## PROBLEM TO WORK ON
Needed from the data below: every line from the one with "Ahorros considerable" up to and including the one with "బలపరుస్తాయి. తరతరాలుగా …", repeated exactly and with nothing else.

++++ SUPPLIED MATERIAL

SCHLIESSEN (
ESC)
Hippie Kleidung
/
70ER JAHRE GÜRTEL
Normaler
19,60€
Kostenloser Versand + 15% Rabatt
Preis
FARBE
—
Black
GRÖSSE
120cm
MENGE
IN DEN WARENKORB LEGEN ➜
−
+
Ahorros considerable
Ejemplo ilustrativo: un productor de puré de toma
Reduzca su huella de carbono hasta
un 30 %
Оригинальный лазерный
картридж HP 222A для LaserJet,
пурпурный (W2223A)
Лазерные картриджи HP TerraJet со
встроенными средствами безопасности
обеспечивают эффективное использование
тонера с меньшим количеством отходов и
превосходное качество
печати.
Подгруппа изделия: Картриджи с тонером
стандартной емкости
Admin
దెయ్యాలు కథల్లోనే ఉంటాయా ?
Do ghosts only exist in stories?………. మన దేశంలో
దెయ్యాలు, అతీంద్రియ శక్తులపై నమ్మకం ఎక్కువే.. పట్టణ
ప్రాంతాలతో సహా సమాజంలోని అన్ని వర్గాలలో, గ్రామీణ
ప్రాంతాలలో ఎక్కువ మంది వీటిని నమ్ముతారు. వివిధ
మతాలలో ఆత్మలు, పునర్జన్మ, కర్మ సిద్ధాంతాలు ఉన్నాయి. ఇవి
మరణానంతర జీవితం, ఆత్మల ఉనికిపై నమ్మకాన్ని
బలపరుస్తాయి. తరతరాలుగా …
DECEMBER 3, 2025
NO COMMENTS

++++++++

## SOLVED EXERCISE
Ahorros considerable
Ejemplo ilustrativo: un productor de puré de toma
Reduzca su huella de carbono hasta
un 30 %
Оригинальный лазерный
картридж HP 222A для LaserJet,
пурпурный (W2223A)
Лазерные картриджи HP TerraJet со
встроенными средствами безопасности
обеспечивают эффективное использование
тонера с меньшим количеством отходов и
превосходное качество
печати.
Подгруппа изделия: Картриджи с тонером
стандартной емкости
Admin
దెయ్యాలు కథల్లోనే ఉంటాయా ?
Do ghosts only exist in stories?………. మన దేశంలో
దెయ్యాలు, అతీంద్రియ శక్తులపై నమ్మకం ఎక్కువే.. పట్టణ
ప్రాంతాలతో సహా సమాజంలోని అన్ని వర్గాలలో, గ్రామీణ
ప్రాంతాలలో ఎక్కువ మంది వీటిని నమ్ముతారు. వివిధ
మతాలలో ఆత్మలు, పునర్జన్మ, కర్మ సిద్ధాంతాలు ఉన్నాయి. ఇవి
మరణానంతర జీవితం, ఆత్మల ఉనికిపై నమ్మకాన్ని
బలపరుస్తాయి. తరతరాలుగా …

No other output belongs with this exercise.